PIERFAUSTO VEDANI - 14/12/2012

Rastrellamento al San Martino nel 1943

John Brown, bibbia – alla pagina di “ Occhio per occhio” – e pistola Colt, spesso fumante, in mano, fu il mito dell’abolizionismo della schiavitù negli Stati Uniti.

La sua impiccagione può essere indicata tra le varie cause indirette della guerra civile americana. A John Brown, conosciuto anche come “Il Capitano”, Raimondo Luraghi, storico italiano della guerra civile molto apprezzato negli USA, dedica un lungo capitolo della sua imponente opera.

Brown, con le cose di casa nostra trattate in questa rubrica, non è fuori luogo, anzi ha in comune una storia di guerriglia, di tattiche e di montagne.

C’è da dire subito che Il Capitano coltivò sempre il sogno dell’insurrezione contro il potere schiavista, si fece inoltre anche una cultura in materia di rivolte leggendo molto dei moti europei del suo secolo, viaggiando e confrontandosi con idee e simpatizzanti del Vecchio Continente.

Di questa sua attenzione alle esperienze altrui parla diffusamente il Luraghi che approfondisce, citando il pensiero di Mazzini, anche il ruolo che in una insurrezione dovevano giocare le montagne a favore dei ribelli.
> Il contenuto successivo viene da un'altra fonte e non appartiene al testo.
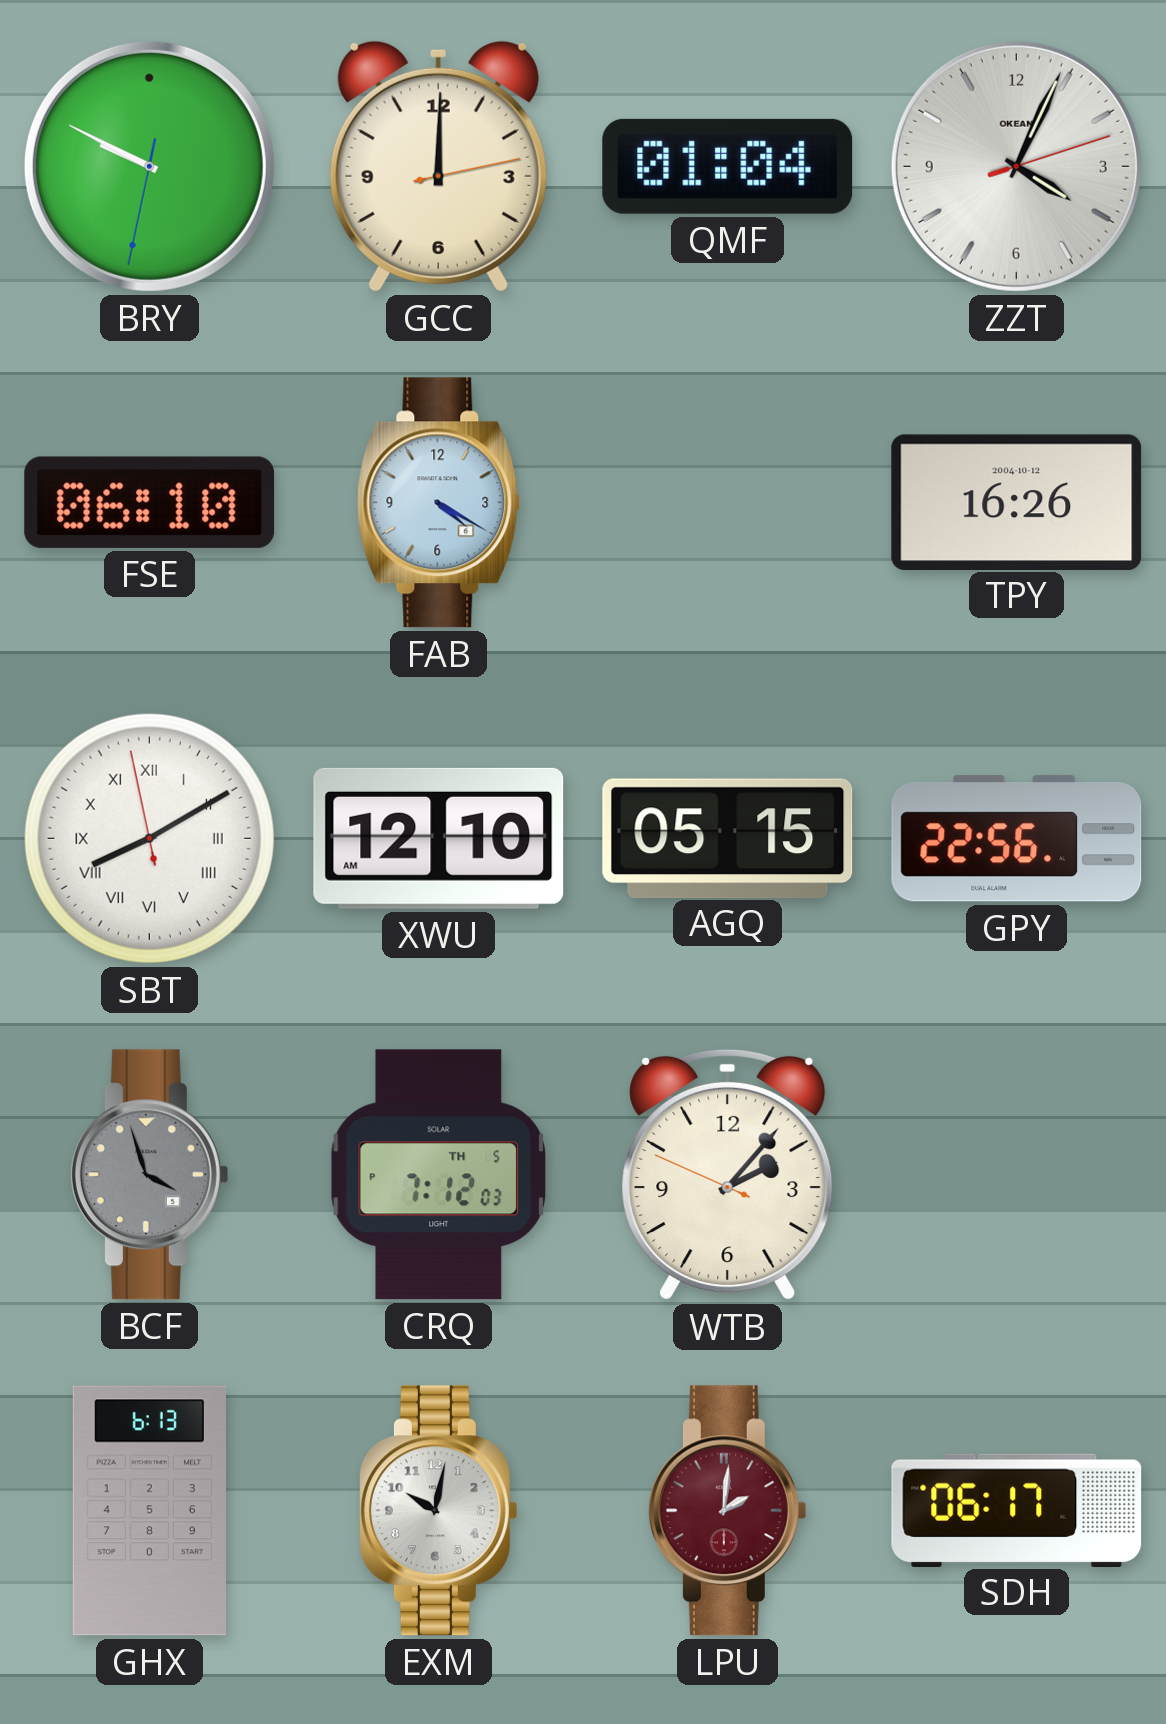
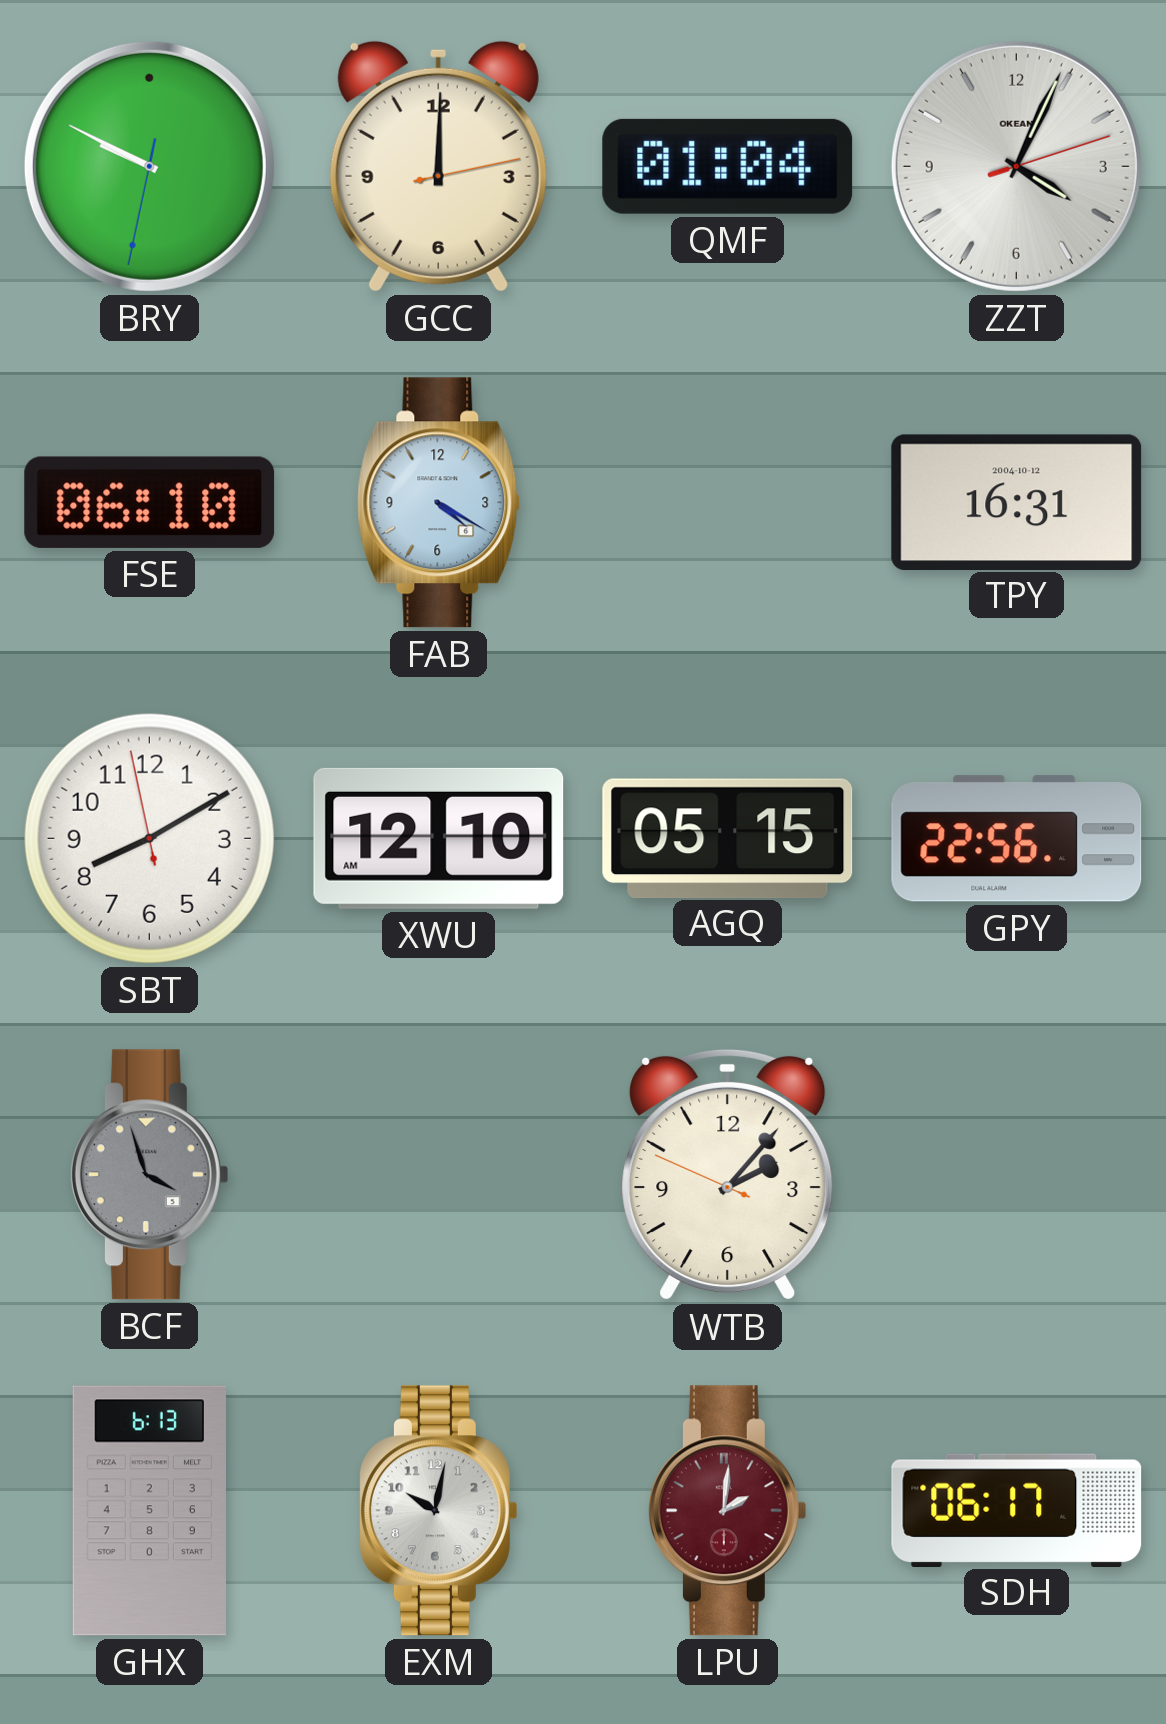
TPY: 16:26 -> 16:31
SBT numerals: Roman -> Arabic
CRQ: 7:12 -> none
La montagna come arma di difesa e di attacco ha visto in primo piano le scelte di terreno di lotta dei nostri partigiani.

John Brown era guerrigliero temuto e inafferrabile, lo aveva dimostrato quando era entrato in azione nel Kansas. Accadde però che si confermasse sbagliato il luogo in cui con uno sparuto drappello, ma pensando di avere poi al suo fianco tanti schiavi negri e molti abolizionisti, egli diede il via alla sua agognata insurrezione.
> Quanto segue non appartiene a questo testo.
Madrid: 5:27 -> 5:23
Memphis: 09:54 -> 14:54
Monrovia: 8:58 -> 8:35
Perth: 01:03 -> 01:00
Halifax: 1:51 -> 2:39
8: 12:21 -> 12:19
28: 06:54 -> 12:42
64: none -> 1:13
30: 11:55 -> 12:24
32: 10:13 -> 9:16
Era un sito di laghi e di monti, come il Varesotto: nonostante lo avessero avvertito dell’errore che avrebbe commesso, Brown si organizzò in modo tale da non avere addirittura scampo all’arrivo di ingenti forze governative. Né più né meno di quello che decine di anni dopo avrebbe fatto il colonnello Croce qui da noi sul San Martino.

Ci sono stati contributi critici o puntualizzazioni in ordine alla ricostruzione dell’episodio del San Martino fatta da parte di Franco Giannantoni, ma è indubitabile che il nostro storico abbia sempre offerto valutazioni con fior di riscontri. E per il San Martino non sono mai stati messi in discussione la dedizione e l’eroismo dei combattenti.
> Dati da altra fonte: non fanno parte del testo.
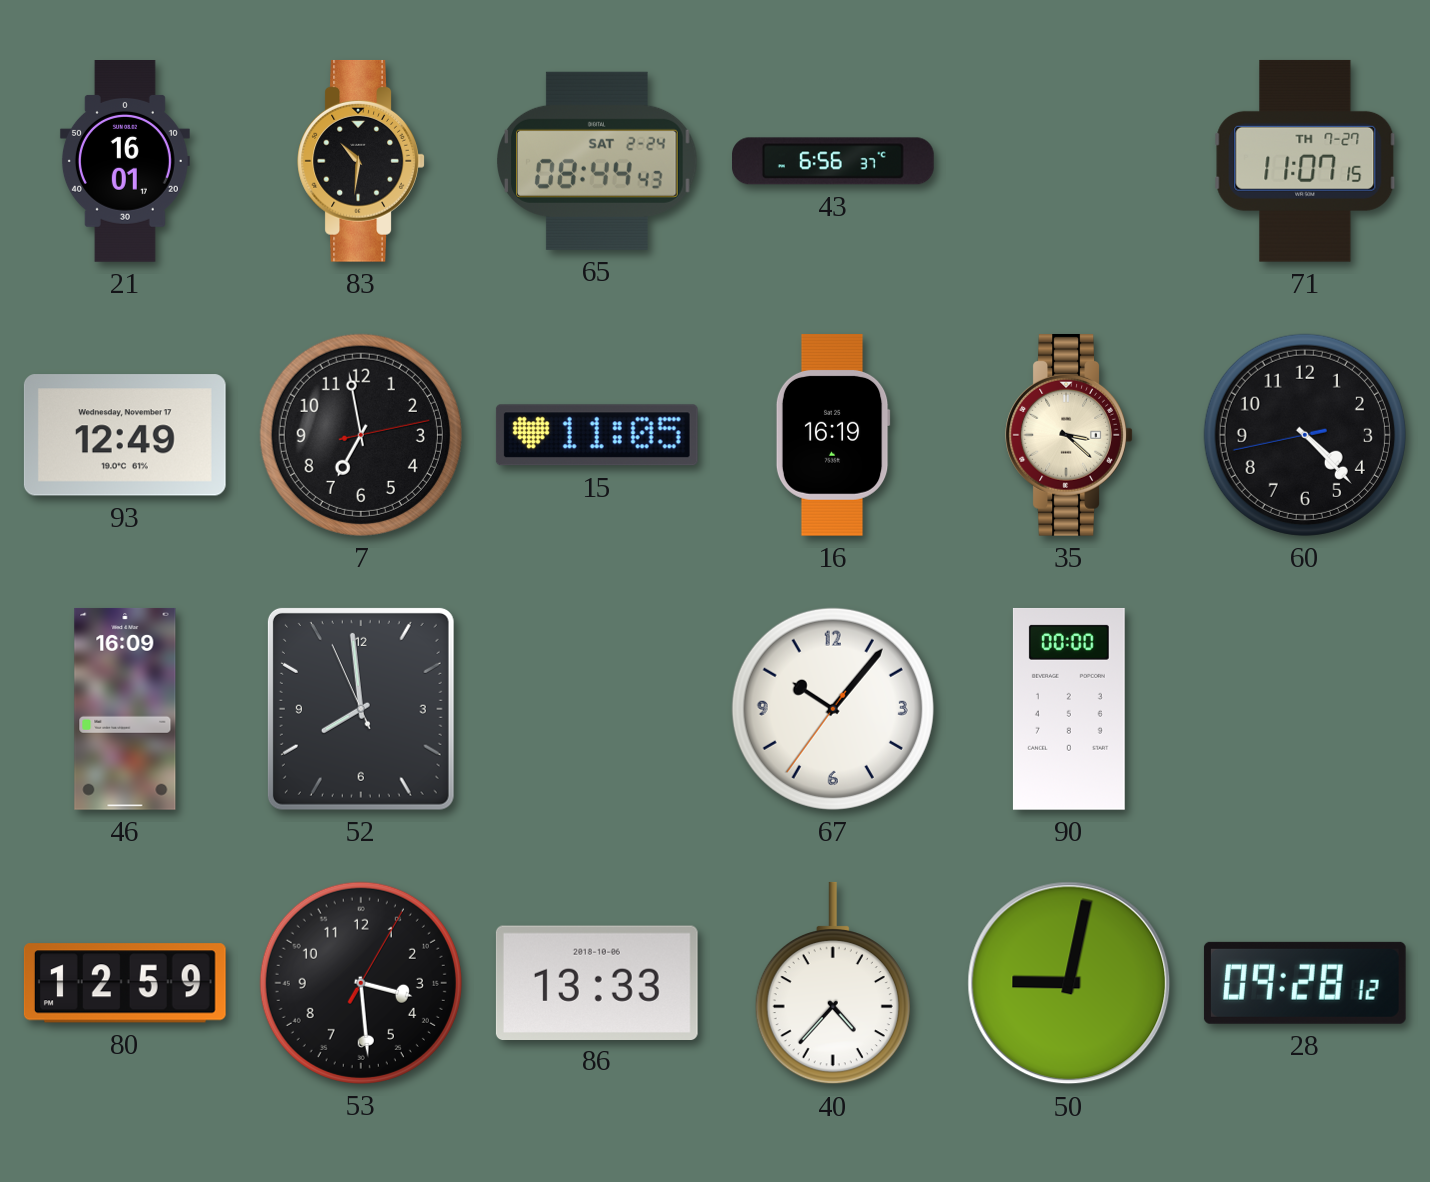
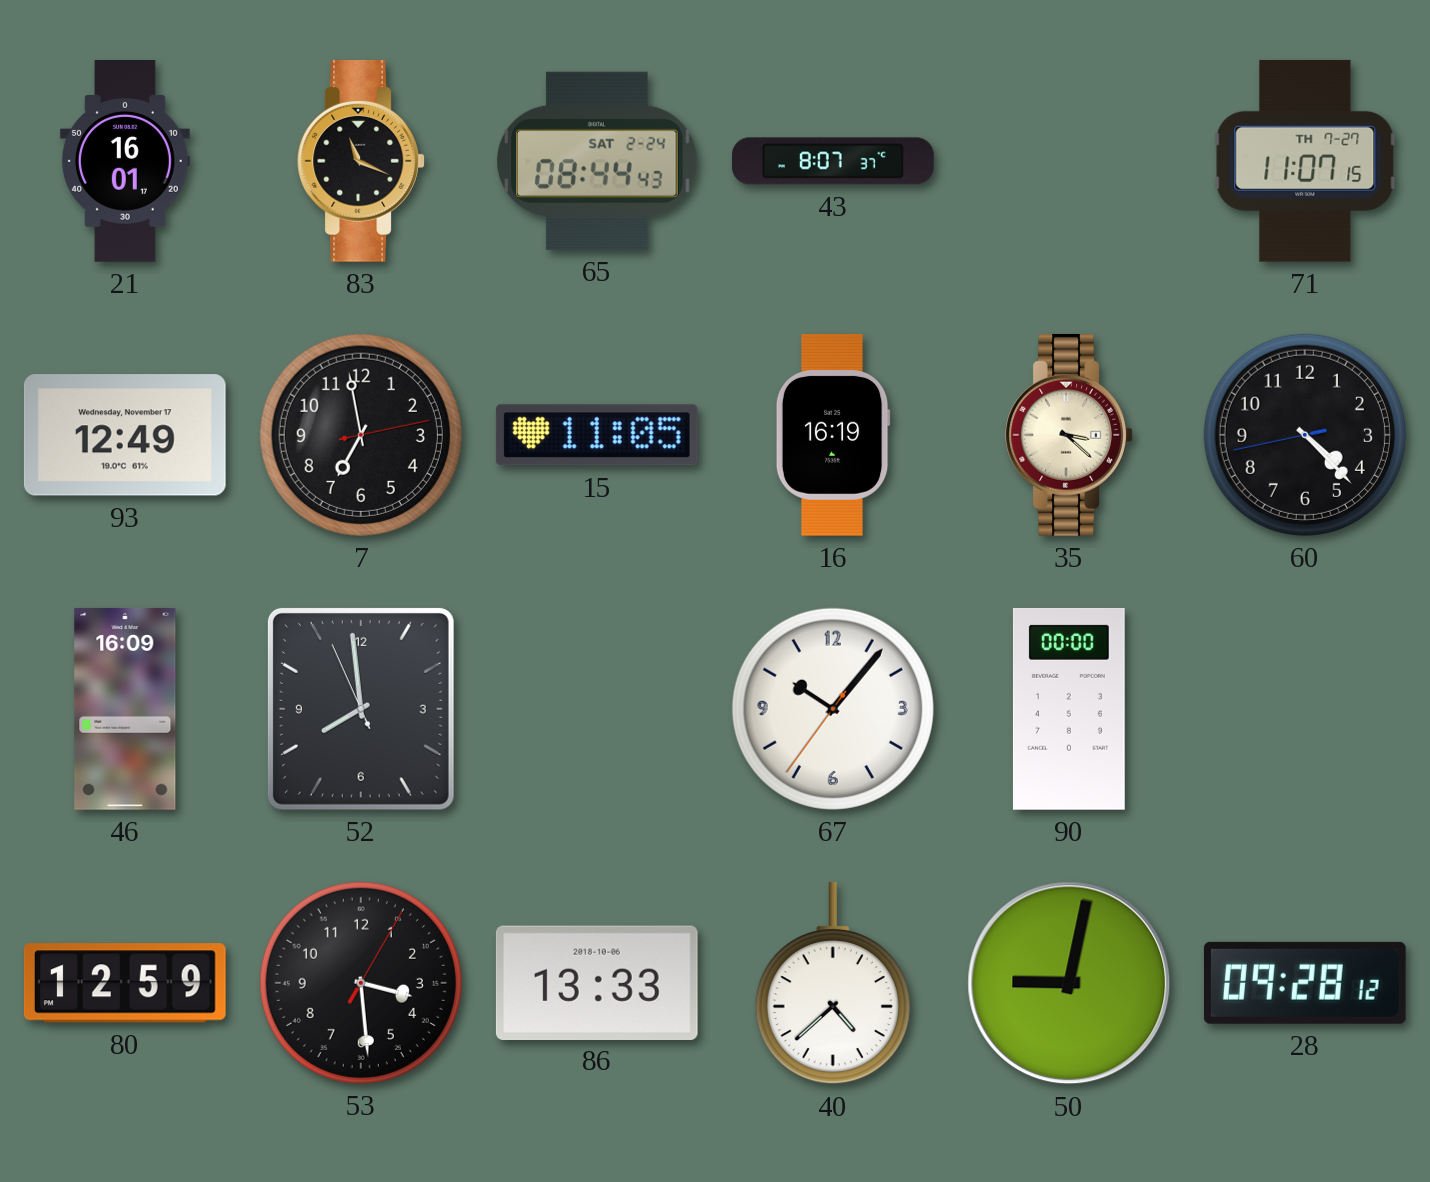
83: 10:31 -> 11:19
43: 6:56 -> 8:07
40: 4:37 -> 4:38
Ho proposto il parallelo Brown – Croce in termini        “logistici” e non militari perché non è compito mio, ma va considerato che anche nel nostro gruppo dei resistenti sia stata analizzata e valutata a fondo la scelta del capo come avvenne con Brown, nonostante la grande autorevolezza e l’esperienza di lotta del “Capitano”.

Il San Martino è stato il primo grido di libertà di un’Italia che si ribellava qui al Nord ai nazifascisti. Discutere di quei giorni significa anche ravvivarne il ricordo e l’esempio.

Fa poi bene al cuore in un tempo in cui la partitocrazia fa scempio dei diritti dei cittadini, della loro aspirazione a essere governati da persone responsabili, che diano sempre la precedenza ai doveri verso la comunità.